Removing unwanted characters

The data as some asterisks (*) in there that are going to confuse the import script. Also, I want to replace the * with a nicer 'One Size' value which will make more sense in the shop when people are looking are products. Awk does Regular Expression (RegEx) natively. So a RegEx to find an asterisks would be

/\*/

Awk also has a fund and replace function called gsub which takes RegEx's so I can just stick this little 'if' statement in before the final print statement and we're done:

# Getting rid  of the * for size and sku. ~ means regular expression
if(sku ~ /\*/)
{
    // Replace the * with nothing ""
    gsub(/\*/, "", sku)
    // Change the size from * to "One Size"
    size = "One Size"
}

Removing leading and trailing whitespace

I fond this 'for' loop in the Awk one liners. Its a basic pattern on how to do something to all the columns of each row, one at a time:

# delete BOTH leading and trailing whitespace from each line
for (i=1; i<=NF; i++)
    gsub(/^[ \t]+|[ \t]+$/, "", $i) 

Again we're using the RegEx here (which looks ugly even for simple RegEx!). The main trick here is that we're using the for loop variable 'i' to reference each column '$i'. The NF variable is an Awk variable that hold the number of columns (fields) for the current row.

Custom column headings

My import script will match the column headings to fields for products so I want to ignore the first line of the file and print my own. To ignore the first line I'm using the block level pattern (as discussed above)

NR > 1 { ... }

Which skips the first line. Then in the BEGIN block I'm going to print my first line

# Print nice column headings, remember to update if final print order changes!
print "name, style, sku, qty, rrp1, rrp2, weight, size, colour, tag1, tag2, tag3, label";

which is just me copy&paste'ing the last print line and putting quotes around it (so should be fairly painless in the future if the column order changes).

Using it

Finally to execute it I'm taking Barnett's advice and . Also, I'm actually using gawk, which is the GNU Awk but works pretty much the same with a few extras that I didn't use, so I just put this line at the beginning of my file.

#!/usr/local/bin/gawk -f

and then change the permissions on the file to executable like so

chmod +x myScipt.awk

the at the command prompt (assuming the script is in my path)
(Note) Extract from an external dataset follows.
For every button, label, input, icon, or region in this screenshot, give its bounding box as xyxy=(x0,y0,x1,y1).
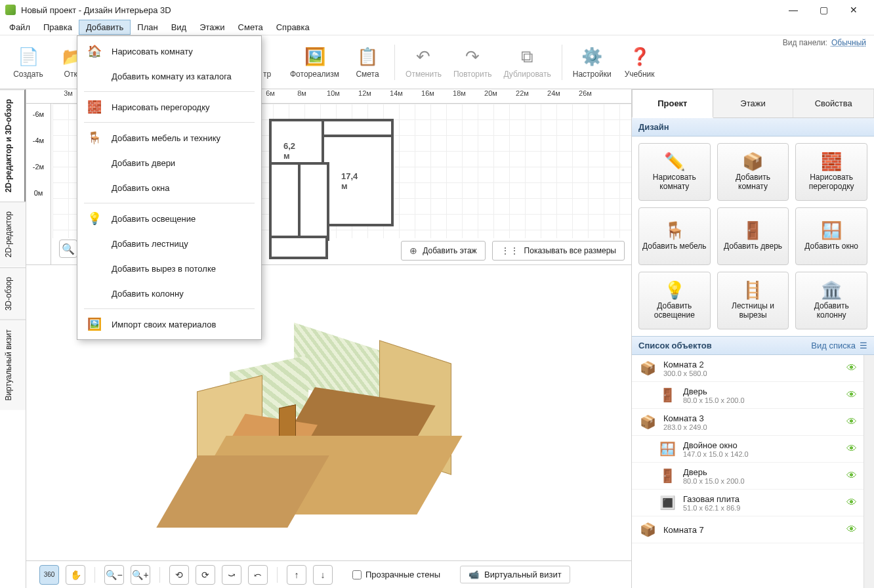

myScipt.awk EXCEL_DATA_FILE.csv > clean_output_file.csv

and clean_output_file.csv should have the clean data in it. YAY!

References

Awk - A Tutorial and Introduction - by Bruce Barnett
Good one for getting you up to speed and down with the basics.
Awk one liners
Some neat tricks in here.
10 Awk Tips, Tricks and Pitfalls
Once you know a little AWK this help you get good style. Also there is a section called "Parse CSV" which is worth a read.